Assignment: Lines of the listing below that contain the string "socks" are to be returned.

* * *

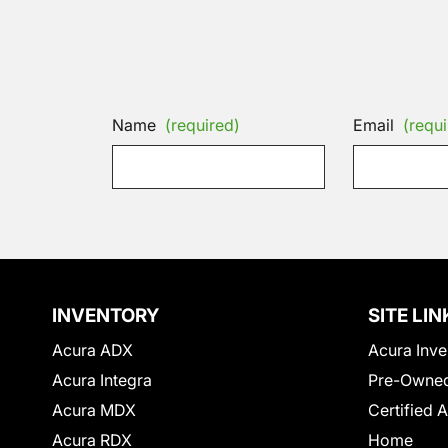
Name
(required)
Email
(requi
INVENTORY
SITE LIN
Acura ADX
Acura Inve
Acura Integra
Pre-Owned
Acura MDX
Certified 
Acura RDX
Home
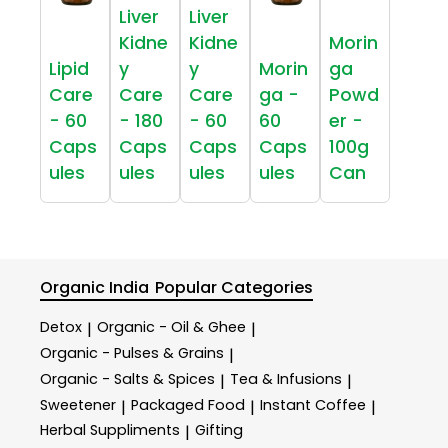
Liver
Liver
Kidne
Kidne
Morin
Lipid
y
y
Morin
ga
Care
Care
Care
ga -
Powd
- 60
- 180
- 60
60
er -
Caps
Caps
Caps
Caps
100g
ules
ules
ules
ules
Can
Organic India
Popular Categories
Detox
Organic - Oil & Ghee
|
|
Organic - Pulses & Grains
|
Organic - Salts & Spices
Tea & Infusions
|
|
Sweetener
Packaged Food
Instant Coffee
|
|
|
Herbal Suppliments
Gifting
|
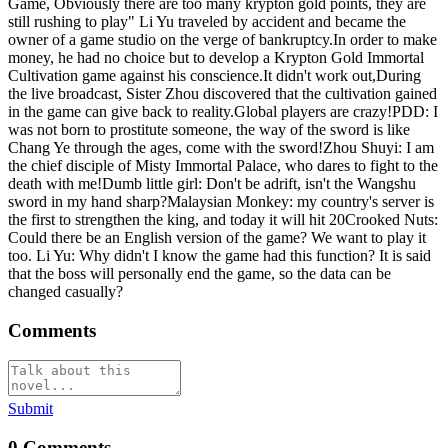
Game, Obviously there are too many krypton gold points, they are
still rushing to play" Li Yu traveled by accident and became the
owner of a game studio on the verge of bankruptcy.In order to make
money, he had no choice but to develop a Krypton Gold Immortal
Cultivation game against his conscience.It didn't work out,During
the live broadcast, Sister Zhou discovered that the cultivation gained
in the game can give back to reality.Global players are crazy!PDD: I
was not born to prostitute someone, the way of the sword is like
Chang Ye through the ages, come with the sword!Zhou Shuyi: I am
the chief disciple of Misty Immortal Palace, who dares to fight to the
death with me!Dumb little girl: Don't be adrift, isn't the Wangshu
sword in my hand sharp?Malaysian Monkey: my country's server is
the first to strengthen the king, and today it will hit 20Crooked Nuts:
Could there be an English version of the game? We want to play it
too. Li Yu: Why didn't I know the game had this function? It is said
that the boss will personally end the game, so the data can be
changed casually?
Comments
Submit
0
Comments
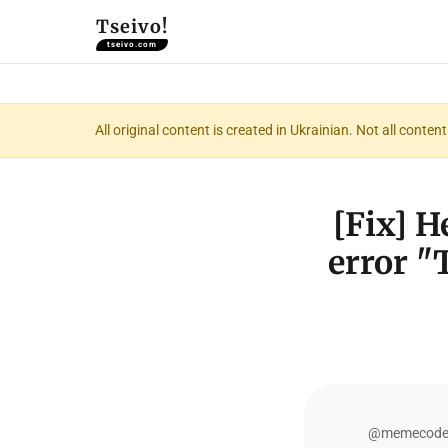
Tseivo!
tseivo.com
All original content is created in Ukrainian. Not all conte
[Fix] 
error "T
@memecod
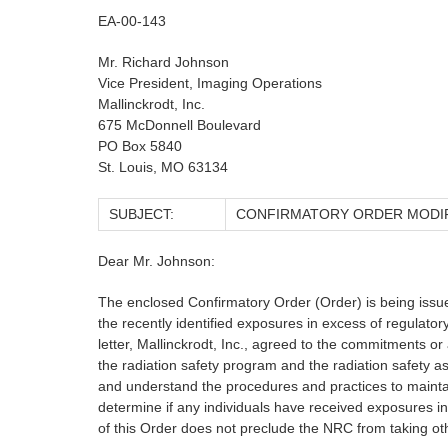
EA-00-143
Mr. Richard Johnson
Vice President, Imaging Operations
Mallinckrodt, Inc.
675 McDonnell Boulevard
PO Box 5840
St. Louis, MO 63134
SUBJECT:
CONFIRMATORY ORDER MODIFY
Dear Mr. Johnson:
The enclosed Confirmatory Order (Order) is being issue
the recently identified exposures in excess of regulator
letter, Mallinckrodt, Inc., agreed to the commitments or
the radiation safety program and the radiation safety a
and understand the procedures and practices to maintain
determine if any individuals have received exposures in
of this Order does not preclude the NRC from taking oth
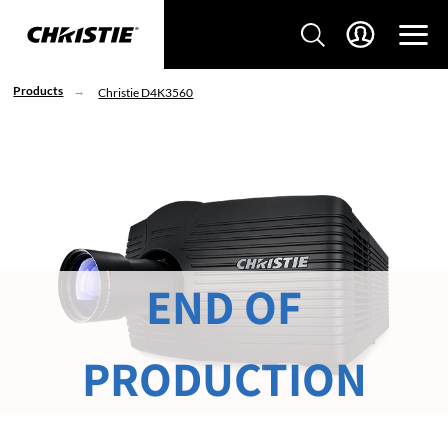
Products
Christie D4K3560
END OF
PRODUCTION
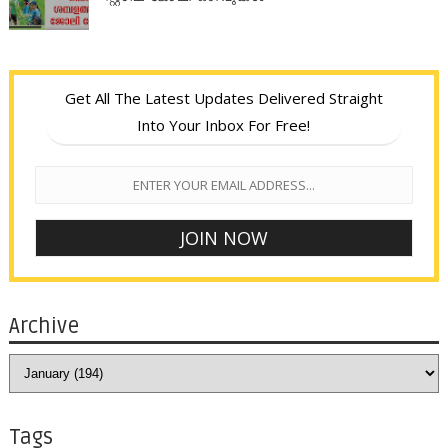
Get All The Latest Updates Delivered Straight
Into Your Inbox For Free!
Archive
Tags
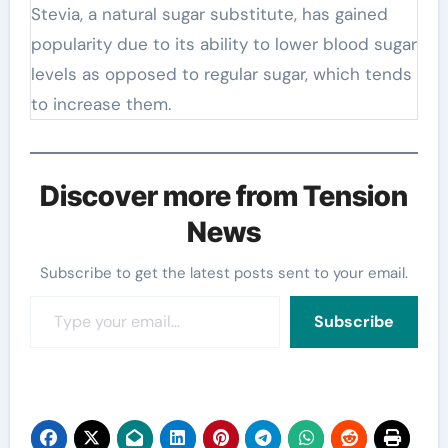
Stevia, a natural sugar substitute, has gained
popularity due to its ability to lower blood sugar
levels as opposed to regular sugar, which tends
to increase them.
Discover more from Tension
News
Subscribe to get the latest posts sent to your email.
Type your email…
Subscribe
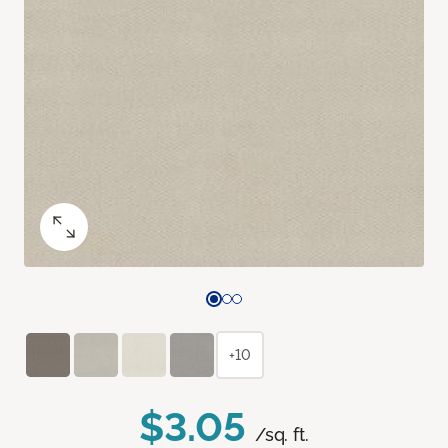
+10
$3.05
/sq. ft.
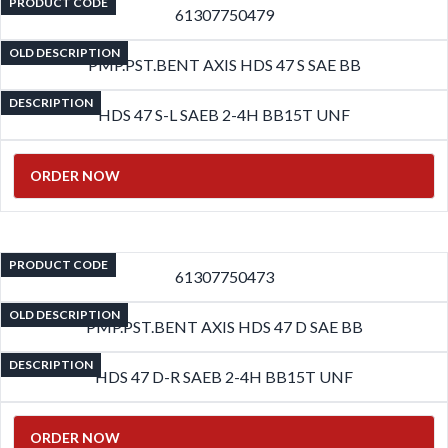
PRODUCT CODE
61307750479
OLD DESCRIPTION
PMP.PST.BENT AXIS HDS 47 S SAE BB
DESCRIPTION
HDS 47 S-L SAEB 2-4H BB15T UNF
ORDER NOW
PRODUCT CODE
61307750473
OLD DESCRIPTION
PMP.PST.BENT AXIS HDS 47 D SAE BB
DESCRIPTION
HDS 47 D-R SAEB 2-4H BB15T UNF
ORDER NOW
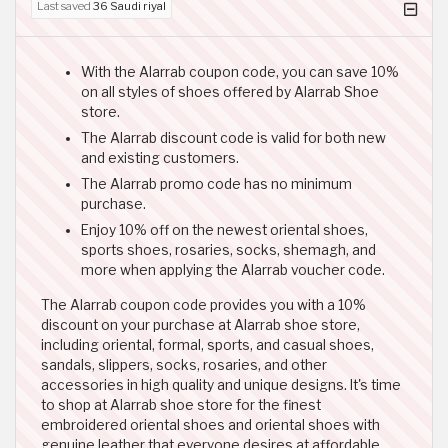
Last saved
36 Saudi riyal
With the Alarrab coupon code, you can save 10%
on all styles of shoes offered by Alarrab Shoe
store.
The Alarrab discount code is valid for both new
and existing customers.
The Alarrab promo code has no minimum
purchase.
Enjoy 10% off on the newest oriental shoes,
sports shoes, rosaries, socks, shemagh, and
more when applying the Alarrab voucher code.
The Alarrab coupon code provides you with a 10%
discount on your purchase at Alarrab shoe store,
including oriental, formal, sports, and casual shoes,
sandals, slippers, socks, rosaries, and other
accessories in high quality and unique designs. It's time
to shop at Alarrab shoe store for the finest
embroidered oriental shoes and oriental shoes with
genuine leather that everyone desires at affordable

* * *

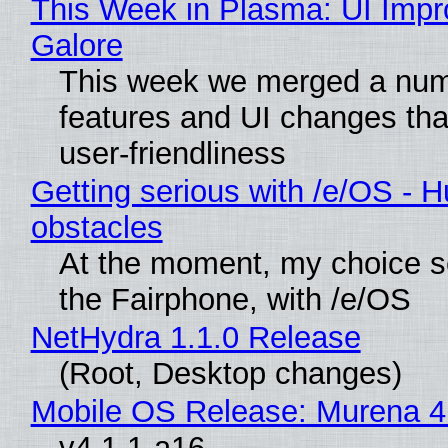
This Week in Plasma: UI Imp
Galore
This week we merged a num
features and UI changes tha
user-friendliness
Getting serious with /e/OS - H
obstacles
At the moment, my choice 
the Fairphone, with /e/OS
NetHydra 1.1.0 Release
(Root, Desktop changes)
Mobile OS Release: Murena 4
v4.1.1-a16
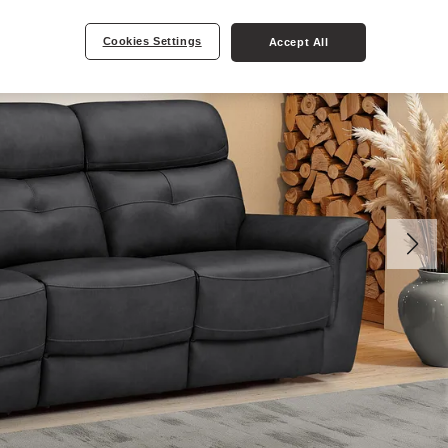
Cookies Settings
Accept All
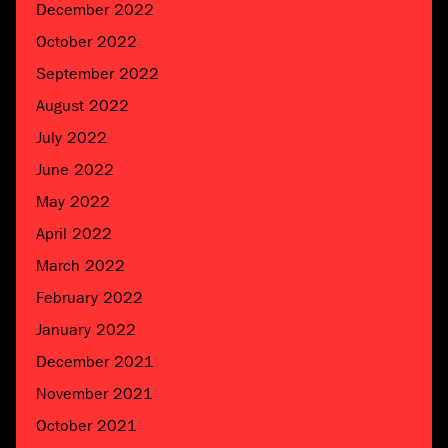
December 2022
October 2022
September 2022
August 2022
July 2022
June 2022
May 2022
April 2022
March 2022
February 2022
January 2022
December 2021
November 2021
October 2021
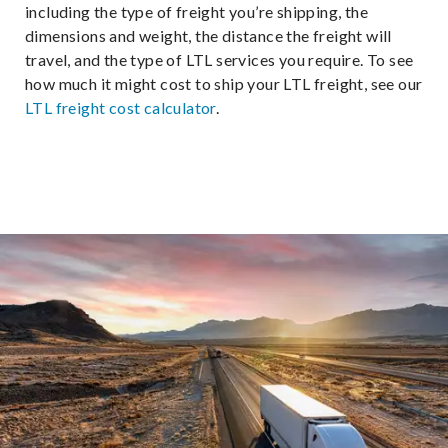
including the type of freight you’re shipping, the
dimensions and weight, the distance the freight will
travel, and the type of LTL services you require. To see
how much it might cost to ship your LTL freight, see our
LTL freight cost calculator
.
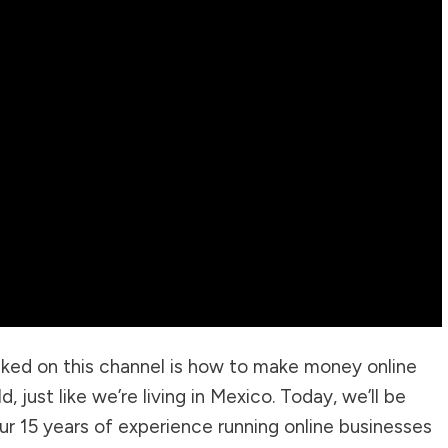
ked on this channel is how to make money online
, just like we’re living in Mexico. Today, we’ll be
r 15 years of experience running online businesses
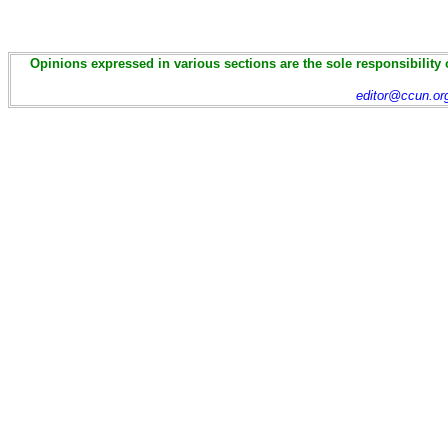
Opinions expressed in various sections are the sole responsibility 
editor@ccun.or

* * *

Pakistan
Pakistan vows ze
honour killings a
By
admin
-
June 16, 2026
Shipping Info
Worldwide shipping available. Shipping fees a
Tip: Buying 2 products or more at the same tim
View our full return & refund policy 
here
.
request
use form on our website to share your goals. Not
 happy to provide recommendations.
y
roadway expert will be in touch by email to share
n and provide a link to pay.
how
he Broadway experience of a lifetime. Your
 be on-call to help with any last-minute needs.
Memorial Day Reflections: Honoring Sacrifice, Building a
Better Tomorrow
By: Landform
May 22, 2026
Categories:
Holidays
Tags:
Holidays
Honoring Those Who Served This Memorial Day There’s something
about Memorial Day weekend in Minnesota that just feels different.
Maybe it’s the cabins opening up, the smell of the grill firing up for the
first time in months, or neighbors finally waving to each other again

* * *

Result of the task:
sports shoes, rosaries, socks, shemagh, and
sandals, slippers, socks, rosaries, and other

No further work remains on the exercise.